- [PROBLEM TO SOLVE]:
Your answer is to be every line of the material that includes the string "with".

- [THE INPUT]:
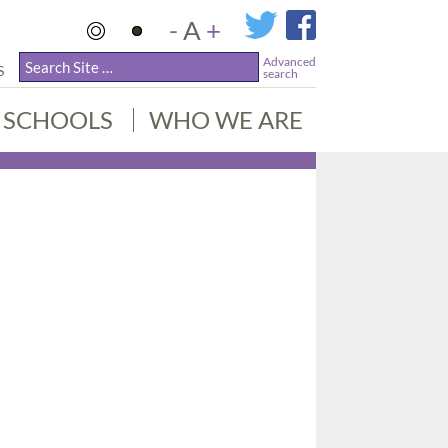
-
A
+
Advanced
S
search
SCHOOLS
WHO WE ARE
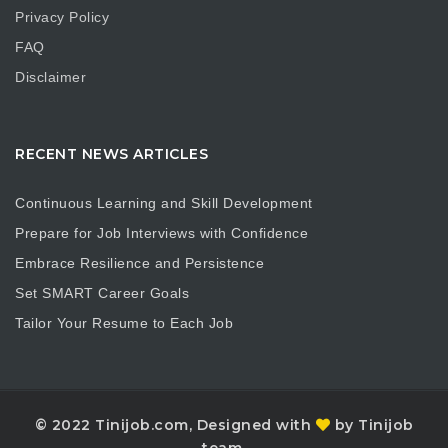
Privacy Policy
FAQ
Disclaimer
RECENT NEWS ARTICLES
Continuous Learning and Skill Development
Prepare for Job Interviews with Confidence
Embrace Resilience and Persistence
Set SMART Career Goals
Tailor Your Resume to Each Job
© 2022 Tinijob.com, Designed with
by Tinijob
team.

==

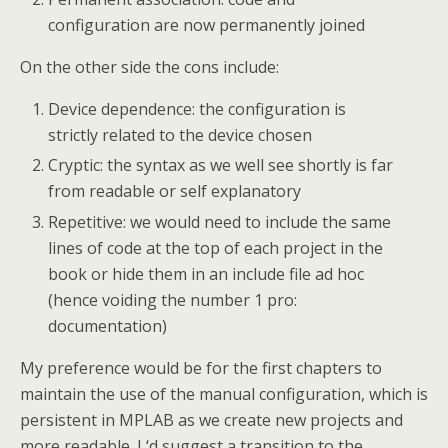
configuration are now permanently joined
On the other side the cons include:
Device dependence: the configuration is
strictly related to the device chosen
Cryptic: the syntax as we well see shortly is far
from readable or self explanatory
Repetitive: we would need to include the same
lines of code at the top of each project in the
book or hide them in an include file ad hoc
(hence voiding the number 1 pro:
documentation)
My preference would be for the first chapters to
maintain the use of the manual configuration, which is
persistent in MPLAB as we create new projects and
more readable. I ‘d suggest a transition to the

- [TASK RESULT]:
Prepare for Job Interviews with Confidence
© 2022 Tinijob.com, Designed with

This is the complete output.